Também é possível que Madeira ofenda Metal, Metal ofenda Fogo, Fogo ofenda Água, Água ofenda Terra e Terra ofenda Madeira, assim como qualquer escravo pode se voltar contra seu senhor, e este é o ciclo perverso.

De qualquer modo, as cinco pontas têm sempre uma relação dinâmica entre si que não deixa nenhuma de fora: Água nutre  Madeira, é nutrida por Metal, controla Fogo, é controlada por Terra. Madeira nutre Fogo, é nutrida por Água, controla Terra, é controlada por Metal. Fogo nutre Terra, é nutrido por Madeira, controla Metal, é controlado por Água. Terra nutre Metal, é nutrida por Fogo, controla Água, é controlada por Madeira. Metal nutre Água, é nutrido por Terra, controla Madeira, é controlado por Fogo.

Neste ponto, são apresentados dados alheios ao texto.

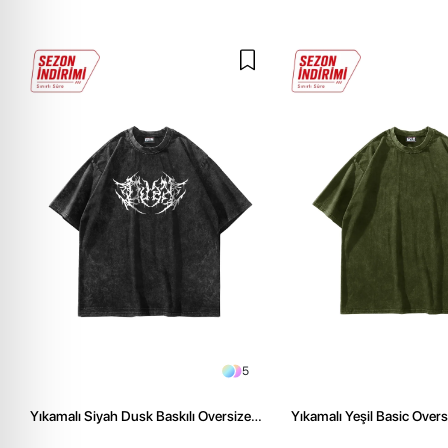
5
Yıkamalı Siyah Dusk Baskılı Oversize
Yıkamalı Yeşil Basic Over
Unisex Tshirt
Tshirt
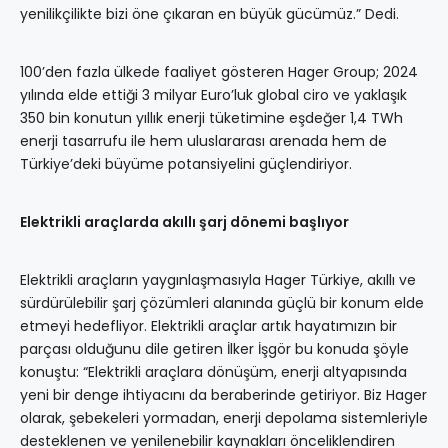
yenilikçilikte bizi öne çıkaran en büyük gücümüz.” Dedi.
100’den fazla ülkede faaliyet gösteren Hager Group; 2024
yılında elde ettiği 3 milyar Euro’luk global ciro ve yaklaşık
350 bin konutun yıllık enerji tüketimine eşdeğer 1,4 TWh
enerji tasarrufu ile hem uluslararası arenada hem de
Türkiye’deki büyüme potansiyelini güçlendiriyor.
Elektrikli araçlarda akıllı şarj dönemi başlıyor
Elektrikli araçların yaygınlaşmasıyla Hager Türkiye, akıllı ve
sürdürülebilir şarj çözümleri alanında güçlü bir konum elde
etmeyi hedefliyor. Elektrikli araçlar artık hayatımızın bir
parçası olduğunu dile getiren İlker İşgör bu konuda şöyle
konuştu: “Elektrikli araçlara dönüşüm, enerji altyapısında
yeni bir denge ihtiyacını da beraberinde getiriyor. Biz Hager
olarak, şebekeleri yormadan, enerji depolama sistemleriyle
desteklenen ve yenilenebilir kaynakları önceliklendiren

Quando um elemento predomina, por exemplo em determinados horários ou estações do ano, é chamado imperador: o mais ativo. O que é nutrido por ele se chama ministro: está perto, desperto. O que gerou é a mãe: repousa, esgotada. O controlado por ele é inimigo vencido: não ousa. O que controla seu poder é conselheiro: modera.

Extraído do livro “Manual do Herói” ou a Filosofia Chinesa na Cozinha, de Sonia Hirsch, 1990, 2ªed.